*TASK STATEMENT*: Scan the lines below for the string "цифрового" and copy every one that has it.

Entries taken from a collection:
== == ==
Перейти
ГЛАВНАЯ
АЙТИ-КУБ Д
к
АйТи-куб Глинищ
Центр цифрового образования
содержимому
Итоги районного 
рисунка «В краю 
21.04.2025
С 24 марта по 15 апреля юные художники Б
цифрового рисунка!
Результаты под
== == ==
*EXERCISE RESPONSE*:
Центр цифрового образования
цифрового рисунка!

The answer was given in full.